■ **Task goal**: When you reach the line that holds "Биодевайс ГОРИЗОНТ", start copying exactly and keep going through the final line of the data, leaving out pictures.

■ **Task input**:
======
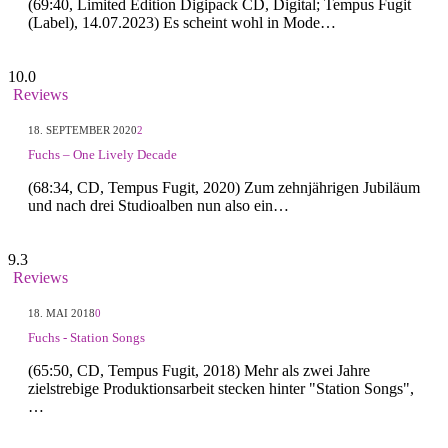
(69:40, Limited Edition Digipack CD, Digital; Tempus Fugit
(Label), 14.07.2023) Es scheint wohl in Mode…
10.0
Reviews
18. SEPTEMBER 2020
2
Fuchs – One Lively Decade
(68:34, CD, Tempus Fugit, 2020) Zum zehnjährigen Jubiläum
und nach drei Studioalben nun also ein…
9.3
Reviews
18. MAI 2018
0
Fuchs - Station Songs
(65:50, CD, Tempus Fugit, 2018) Mehr als zwei Jahre
zielstrebige Produktionsarbeit stecken hinter "Station Songs",
…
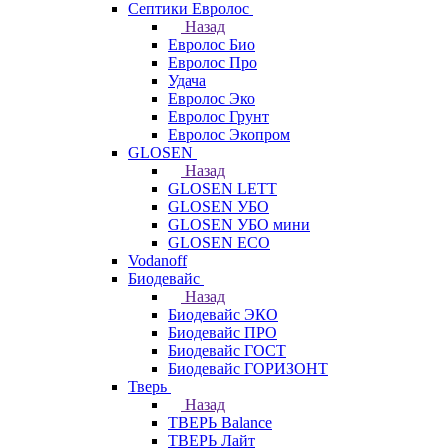
Септики Евролос
Назад
Евролос Био
Евролос Про
Удача
Евролос Эко
Евролос Грунт
Евролос Экопром
GLOSEN
Назад
GLOSEN LETT
GLOSEN УБО
GLOSEN УБО мини
GLOSEN ECO
Vodanoff
Биодевайс
Назад
Биодевайс ЭКО
Биодевайс ПРО
Биодевайс ГОСТ
Биодевайс ГОРИЗОНТ
Тверь
Назад
ТВЕРЬ Balance
ТВЕРЬ Лайт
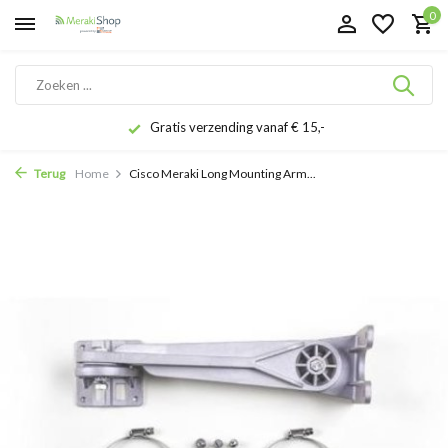
0
Gratis verzending vanaf € 15,-
Terug
Home
Cisco Meraki Long Mounting Arm...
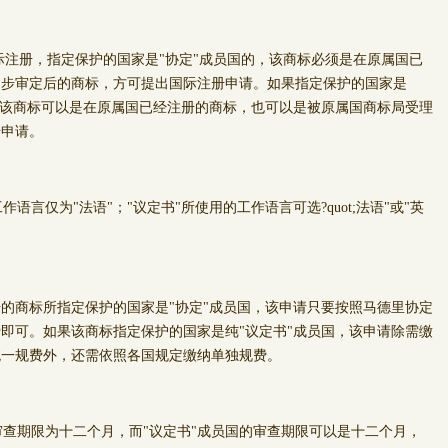
册，指定保护的国家是"协定"成员国的，该商标必须是在原属国已
初步审定后的商标，方可提出国际注册申请。如果指定保护的国家是
，该商标可以是在原属国已经注册的商标，也可以是被原属国商标局受理
册申请。
言仅为"法语"；"议定书"所使用的工作语言可选?quot;法语"或"英
商标所指定保护的国家是"协定"成员国，该申请只要按照马德里协定
即可。如果该商标指定保护的国家是纯"议定书"成员国，该申请除需缴
统一规费外，还需依照各国规定缴纳单独规费。
查期限为十二个月，而"议定书"成员国的审查期限可以是十二个月，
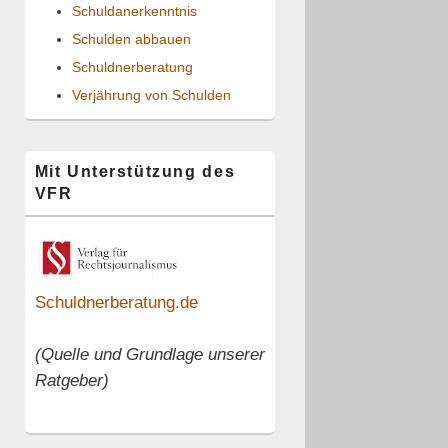
Schuldanerkenntnis
Schulden abbauen
Schuldnerberatung
Verjährung von Schulden
Mit Unterstützung des
VFR
Schuldnerberatung.de
(Quelle und Grundlage unserer
Ratgeber)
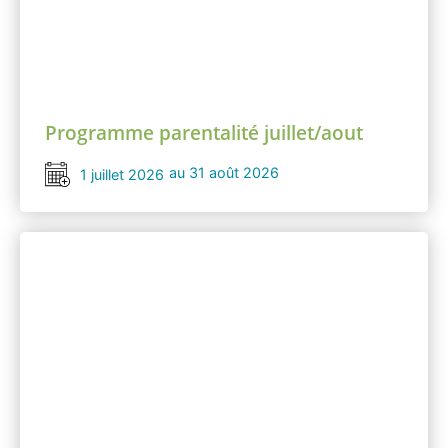
Programme parentalité juillet/aout
au 31 août 2026
1 juillet 2026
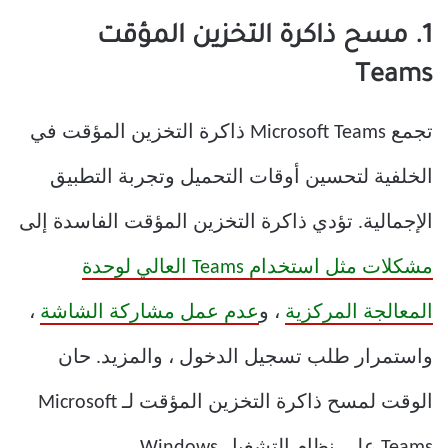
1. مسح ذاكرة التخزين المؤقت
Teams
تجمع Microsoft Teams ذاكرة التخزين المؤقت في
الخلفية لتحسين أوقات التحميل وتجربة التطبيق
الإجمالية. تؤدي ذاكرة التخزين المؤقت الفاسدة إلى
مشكلات مثل استخدام Teams العالي لوحدة
المعالجة المركزية
، و
عدم عمل مشاركة الشاشة
،
واستمرار طلب تسجيل الدخول ، والمزيد. حان
الوقت لمسح ذاكرة التخزين المؤقت لـ Microsoft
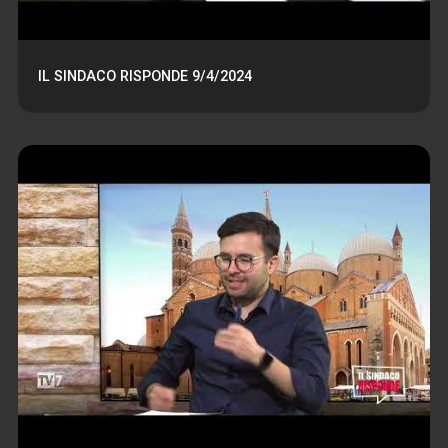
IL SINDACO RISPONDE 9/4/2024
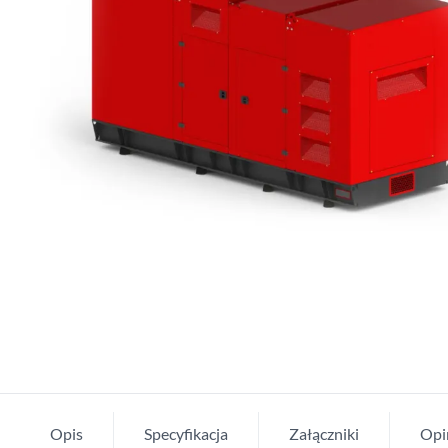
Opis
Specyfikacja
Załączniki
Opi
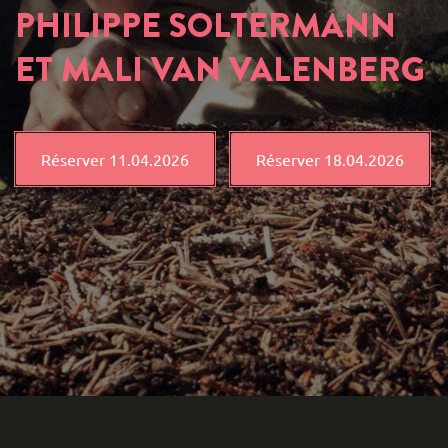
PHILIPPE SOLTERMANN
ET MALI VAN VALENBERG
Réserver 11.04.2026
Réserver 18.04.2026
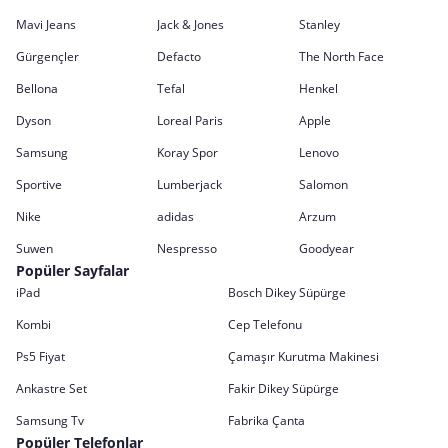
Mavi Jeans
Jack & Jones
Stanley
Gürgençler
Defacto
The North Face
Bellona
Tefal
Henkel
Dyson
Loreal Paris
Apple
Samsung
Koray Spor
Lenovo
Sportive
Lumberjack
Salomon
Nike
adidas
Arzum
Suwen
Nespresso
Goodyear
Popüler Sayfalar
iPad
Bosch Dikey Süpürge
Kombi
Cep Telefonu
Ps5 Fiyat
Çamaşır Kurutma Makinesi
Ankastre Set
Fakir Dikey Süpürge
Samsung Tv
Fabrika Çanta
Popüler Telefonlar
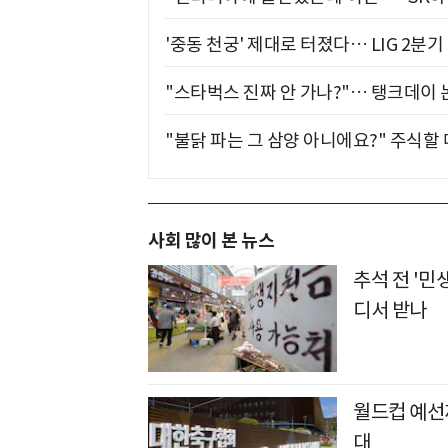
'중동 천궁' 제대로 터졌다… LIG 2분
"스타벅스 진짜 안 가나?"… 탱크데이 
"불닭 파는 그 삼양 아니에요?" 주식할
사회 많이 본 뉴스
추석 전 '민
디서 받나
월드컵 예선
대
======
■ **Solved problem**:
Биодевайс ГОРИЗОНТ
Тверь
Назад
ТВЕРЬ Balance
ТВЕРЬ Лайт
0
Gratis verzending vanaf € 15,-
Terug
Home
Cisco Meraki Long Mounting Arm...
册，指定保护的国家是"协定"成员国的，该商标必须是在原属国已
初步审定后的商标，方可提出国际注册申请。如果指定保护的国家是
，该商标可以是在原属国已经注册的商标，也可以是被原属国商标局受理
册申请。
言仅为"法语"；"议定书"所使用的工作语言可选?quot;法语"或"英
商标所指定保护的国家是"协定"成员国，该申请只要按照马德里协定
即可。如果该商标指定保护的国家是纯"议定书"成员国，该申请除需缴
统一规费外，还需依照各国规定缴纳单独规费。
查期限为十二个月，而"议定书"成员国的审查期限可以是十二个月，
Schuldanerkenntnis
Schulden abbauen
Schuldnerberatung
Verjährung von Schulden
Mit Unterstützung des
VFR
Schuldnerberatung.de
(Quelle und Grundlage unserer
Ratgeber)
Programme parentalité juillet/aout
au 31 août 2026
1 juillet 2026
1. مسح ذاكرة التخزين المؤقت
Teams
تجمع Microsoft Teams ذاكرة التخزين المؤقت في
الخلفية لتحسين أوقات التحميل وتجربة التطبيق
الإجمالية. تؤدي ذاكرة التخزين المؤقت الفاسدة إلى
مشكلات مثل استخدام Teams العالي لوحدة
المعالجة المركزية
، و
عدم عمل مشاركة الشاشة
،
واستمرار طلب تسجيل الدخول ، والمزيد. حان
الوقت لمسح ذاكرة التخزين المؤقت لـ Microsoft
IL SINDACO RISPONDE 9/4/2024
Opis
Specyfikacja
Załączniki
Opi
PHILIPPE SOLTERMANN
ET MALI VAN VALENBERG
Réserver 11.04.2026
Réserver 18.04.2026
Mavi Jeans
Jack & Jones
Stanley
Gürgençler
Defacto
The North Face
Bellona
Tefal
Henkel
Dyson
Loreal Paris
Apple
Samsung
Koray Spor
Lenovo
Sportive
Lumberjack
Salomon
Nike
adidas
Arzum
Suwen
Nespresso
Goodyear
Popüler Sayfalar
iPad
Bosch Dikey Süpürge
Kombi
Cep Telefonu
Ps5 Fiyat
Çamaşır Kurutma Makinesi
Ankastre Set
Fakir Dikey Süpürge
Samsung Tv
Fabrika Çanta
Popüler Telefonlar
'중동 천궁' 제대로 터졌다… LIG 2분
"스타벅스 진짜 안 가나?"… 탱크데이 
"불닭 파는 그 삼양 아니에요?" 주식할
사회 많이 본 뉴스
추석 전 '민
디서 받나
월드컵 예선
대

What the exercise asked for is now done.